Dave Solem: The plant was designed with bays for four other units. However, because of the way the canals were built, the station was not fitted to the maximum capacity, and those four additional units weren’t installed. The district has talked over the years about installing another unit to supplement the capacity of the pumping plant. The lightning strike made us think about installing a redundant unit that wouldn’t be hooked up at all or would be disconnected from the power source. In the event of a repeat lightning strike or a similar event that got into the switch gear, there would be an available backup unit and we would be able to deliver at least some water.
Irrigation Leader: How big a unit would that be?
Dave Solem: We’re looking at that right now. We’re evaluating questions like how many acres we could serve at half capacity and so on. SCBID is looking at its data, and RH2 is evaluating the data as well. We’ll look at the design and the cost of putting in another unit or two.
Irrigation Leader: What kind of time frame are you looking at? Are you looking to get this thing resolved over the winter months so that you’re operational next season?
Dave Solem: We are preparing to do the repairs this off-season. We have to go through a request-for-quotation process to be able to make an agreement with RH2. The plan is to prepare a repair contract and bid it in the next few months.
Irrigation Leader: What advice do you have regarding lightning strikes for other irrigation districts that rely on similarly sized pump plants?
Dave Solem: This pumping plant was built in the late 1960s, but our recent upgrades at least gave us a chance of making repairs. In 2013, we replaced the gear, which was obsolete. You don’t want obsolete components in your plants, because if you have an event that causes major damage, you have to start from scratch. Keeping your equipment current and keeping a good inventory of whatever spare parts you can afford—fuses and that type of thing—is important. Even the conduit on site helped get the plant running sooner.
I can’t say that lightning hitting this pump station was high on my list of possible accidents, but it can and did happen. In this case, the pump station lifts water 277 feet, and you can’t easily push water that far with a temporary fix. There weren’t many short-term options. This system serves orchards, grapes, and other high-value crops. Making an investment ahead of time in things like a spare pump, motor, or panel is something the district is going to consider.
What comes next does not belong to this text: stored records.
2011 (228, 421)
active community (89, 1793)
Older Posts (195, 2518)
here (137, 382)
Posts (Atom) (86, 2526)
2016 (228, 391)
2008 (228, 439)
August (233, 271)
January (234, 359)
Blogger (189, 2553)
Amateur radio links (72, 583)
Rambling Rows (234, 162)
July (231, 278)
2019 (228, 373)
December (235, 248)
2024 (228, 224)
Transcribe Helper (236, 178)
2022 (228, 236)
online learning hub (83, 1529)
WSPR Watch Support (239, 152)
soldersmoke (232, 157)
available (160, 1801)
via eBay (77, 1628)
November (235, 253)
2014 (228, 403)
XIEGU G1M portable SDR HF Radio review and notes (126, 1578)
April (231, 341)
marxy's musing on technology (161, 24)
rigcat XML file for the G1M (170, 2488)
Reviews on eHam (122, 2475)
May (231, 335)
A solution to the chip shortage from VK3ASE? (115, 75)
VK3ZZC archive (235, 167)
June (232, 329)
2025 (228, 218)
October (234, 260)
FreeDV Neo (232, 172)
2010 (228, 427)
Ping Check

Also, it was helpful that we had built relationships with some of our suppliers. One of the members of the volunteer fire department is a contractor who didn’t work on this pumping plant but has worked with us on a different one. He heard about the lightning strike and brought out some conduit for us so that we wouldn’t have to chase it down.
Irrigation Leader: Was this covered by insurance at all?
Dave Solem: We have insurance, but we don’t know what the final damage tally is. The 4‑inch bus is original and likely will be highly expensive to replace. The overhead crane beam took some heat, so we have to get an expert to look at it. The metal siding on this 1968 building is obsolete. We’ve looked all over the country for replacement manufacturers, and the siding replacement estimate is $20,000. We have a pretty high deductible, so we will be paying a portion of the repairs. If this incident had caused a big crop failure, it would have been hugely expensive.
Irrigation Leader: Is there anything else that you’d like to add?
Dave Solem: Everybody who was involved—the district electricians and engineers, the watermaster, and assistant watermaster, Clayton Anderson, the guys from Eaton, the Franklin County Fire District No. 4—stepped up and pitched in to solve this problem. It was an amazing team effort—but it is one we don’t want to repeat!